## [INFORMATION SHOWN]
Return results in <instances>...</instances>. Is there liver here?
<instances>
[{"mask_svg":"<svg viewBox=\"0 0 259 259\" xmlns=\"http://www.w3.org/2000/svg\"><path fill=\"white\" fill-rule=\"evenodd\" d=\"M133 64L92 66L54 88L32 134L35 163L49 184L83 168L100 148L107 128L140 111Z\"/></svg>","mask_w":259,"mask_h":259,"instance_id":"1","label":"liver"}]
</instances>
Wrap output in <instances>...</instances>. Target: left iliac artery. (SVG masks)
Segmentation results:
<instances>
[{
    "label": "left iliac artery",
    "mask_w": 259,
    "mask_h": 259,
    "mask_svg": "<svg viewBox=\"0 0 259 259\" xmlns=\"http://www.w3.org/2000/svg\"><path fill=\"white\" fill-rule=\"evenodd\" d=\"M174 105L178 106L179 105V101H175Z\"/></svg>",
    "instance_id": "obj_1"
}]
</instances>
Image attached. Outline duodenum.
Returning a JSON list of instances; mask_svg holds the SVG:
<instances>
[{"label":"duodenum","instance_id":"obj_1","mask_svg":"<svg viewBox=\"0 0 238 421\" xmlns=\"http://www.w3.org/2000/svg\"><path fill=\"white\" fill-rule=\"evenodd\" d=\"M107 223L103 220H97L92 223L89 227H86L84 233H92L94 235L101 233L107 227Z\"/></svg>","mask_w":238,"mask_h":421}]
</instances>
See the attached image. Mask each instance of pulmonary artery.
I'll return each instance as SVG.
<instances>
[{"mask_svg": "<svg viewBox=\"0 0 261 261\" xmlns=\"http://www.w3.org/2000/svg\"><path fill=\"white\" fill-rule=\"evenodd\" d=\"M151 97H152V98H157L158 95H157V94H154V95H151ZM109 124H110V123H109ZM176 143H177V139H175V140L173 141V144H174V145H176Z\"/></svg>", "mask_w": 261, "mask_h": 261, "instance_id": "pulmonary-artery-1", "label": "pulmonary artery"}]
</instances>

## [WHAT THE EXERCISE ASKS]
The data must be duplicated exactly, with nothing left out.

## [RESULT OF THIS TASK]
Return results in <instances>...</instances>. Is there liver here?
<instances>
[{"mask_svg":"<svg viewBox=\"0 0 259 259\" xmlns=\"http://www.w3.org/2000/svg\"><path fill=\"white\" fill-rule=\"evenodd\" d=\"M133 64L92 66L54 88L32 134L35 163L49 184L83 168L100 148L107 128L140 111Z\"/></svg>","mask_w":259,"mask_h":259,"instance_id":"1","label":"liver"}]
</instances>
Wrap output in <instances>...</instances>. Target: left iliac artery. (SVG masks)
Segmentation results:
<instances>
[{
    "label": "left iliac artery",
    "mask_w": 259,
    "mask_h": 259,
    "mask_svg": "<svg viewBox=\"0 0 259 259\" xmlns=\"http://www.w3.org/2000/svg\"><path fill=\"white\" fill-rule=\"evenodd\" d=\"M174 105L178 106L179 105V101H175Z\"/></svg>",
    "instance_id": "obj_1"
}]
</instances>
Image attached. Outline duodenum.
Returning a JSON list of instances; mask_svg holds the SVG:
<instances>
[{"label":"duodenum","instance_id":"obj_1","mask_svg":"<svg viewBox=\"0 0 238 421\" xmlns=\"http://www.w3.org/2000/svg\"><path fill=\"white\" fill-rule=\"evenodd\" d=\"M107 223L103 220H97L92 223L89 227H86L84 233H92L94 235L101 233L107 227Z\"/></svg>","mask_w":238,"mask_h":421}]
</instances>
See the attached image. Mask each instance of pulmonary artery.
I'll return each instance as SVG.
<instances>
[{"mask_svg": "<svg viewBox=\"0 0 261 261\" xmlns=\"http://www.w3.org/2000/svg\"><path fill=\"white\" fill-rule=\"evenodd\" d=\"M151 97H152V98H157L158 95H157V94H154V95H151ZM109 124H110V123H109ZM176 143H177V139H175V140L173 141V144H174V145H176Z\"/></svg>", "mask_w": 261, "mask_h": 261, "instance_id": "pulmonary-artery-1", "label": "pulmonary artery"}]
</instances>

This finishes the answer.